The distinction between what will be treated as a question of law and what will be treated as a question of fact is one of importance. In general, where a body makes an error of law in reaching a decision, it will act without jurisdiction or power, and the court may quash that decision on an application for judicial review. By contrast the court will generally not intervene on the ground that a body has reached an erroneous finding of fact unless the finding is manifestly unreasonable or was otherwise reached through an error of law.
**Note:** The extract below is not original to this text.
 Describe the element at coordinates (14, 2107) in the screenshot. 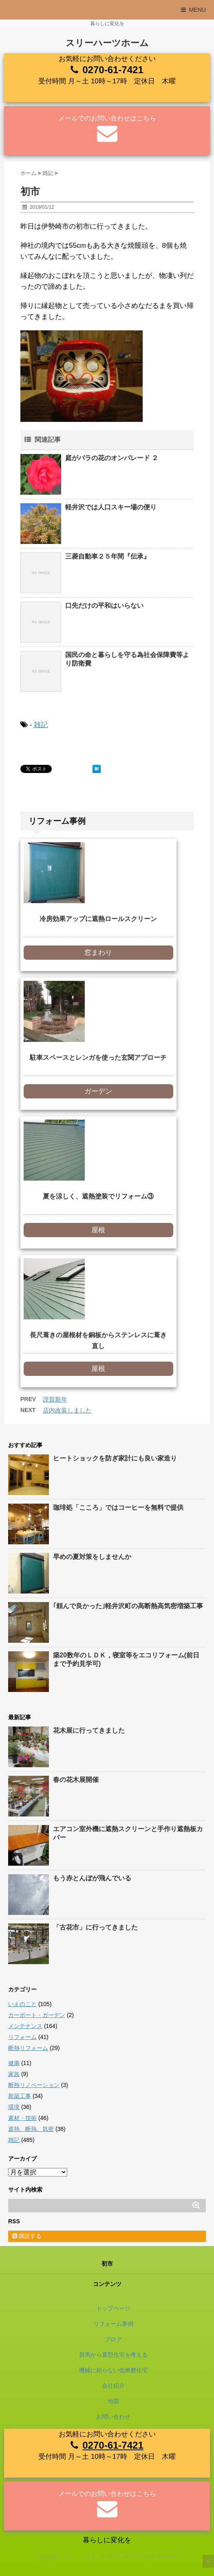

I see `環境` at that location.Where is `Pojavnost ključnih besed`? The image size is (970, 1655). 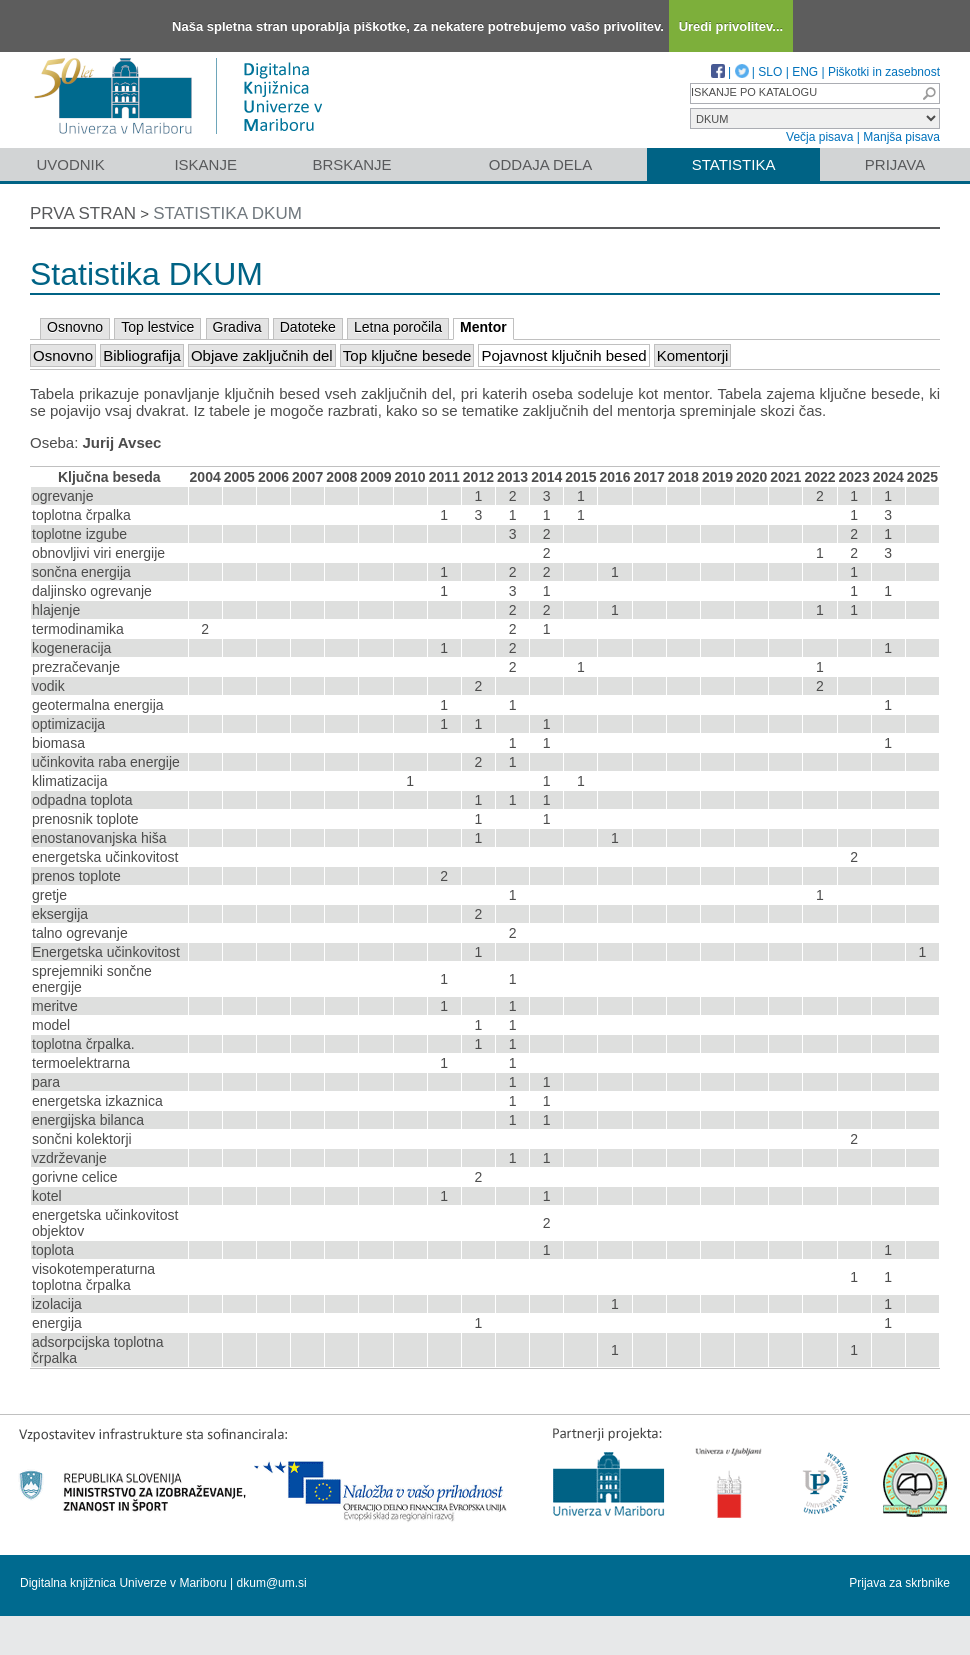 Pojavnost ključnih besed is located at coordinates (563, 355).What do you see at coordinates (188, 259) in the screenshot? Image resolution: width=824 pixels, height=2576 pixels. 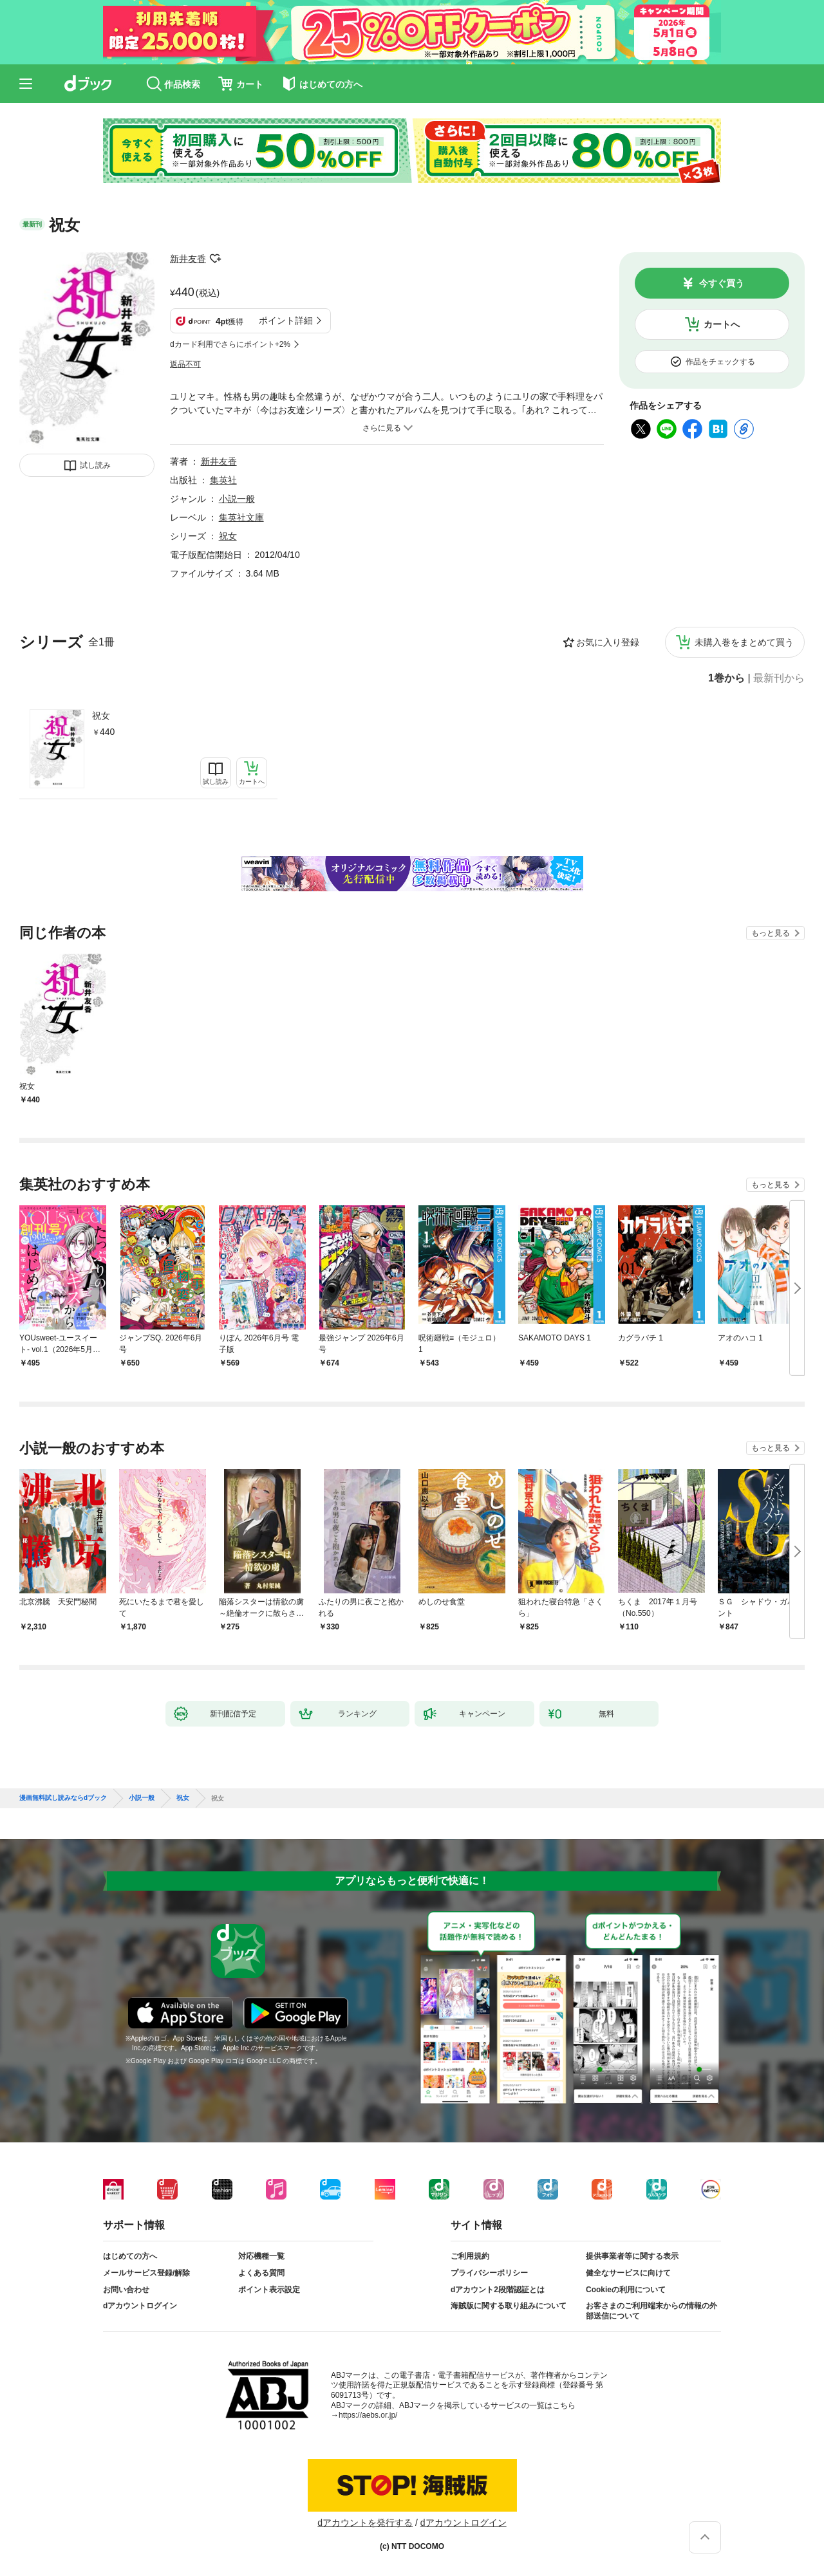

There is often difficulty in deciding whether a question should be classified as one of law or as one of fact (or fact and degree). Determination of the primary facts is not a matter of law, but to make a finding unsupported by any evidence is an error of law. Drawing inferences from the facts as found, and in particular determining whether the primary or secondary facts fall within the ambit of a statutory description, are potentially classifiable as questions of law, as questions of fact, or as questions of mixed law and fact. The method of classification may be important, for judicial review of findings of law may entail an independent determination of the matter already decided, whereas a review of findings of fact is likely to be more limited. If the question is one which only a trained lawyer can be expected to decide correctly, there is a presumption that it will be categorised as one of law. Otherwise the question is usually treated as one of mixed law and fact, so that the range of meanings that can reasonably be ascribed to a statutory expression is a question of law; but whether the facts as found fall within the ambit of that expression will be held to be a question of fact, on which the decision of the competent authority will not be disturbed unless it is perverse (or is such that no reasonable authority properly instructed in the law could have arrived at it), or is erroneous because a wrong legal approach has been adopted.

A court will generally be reluctant to disturb the findings of a tribunal with specialised knowledge of technical subject matter, irrespective of whether these findings be classified as law or fact.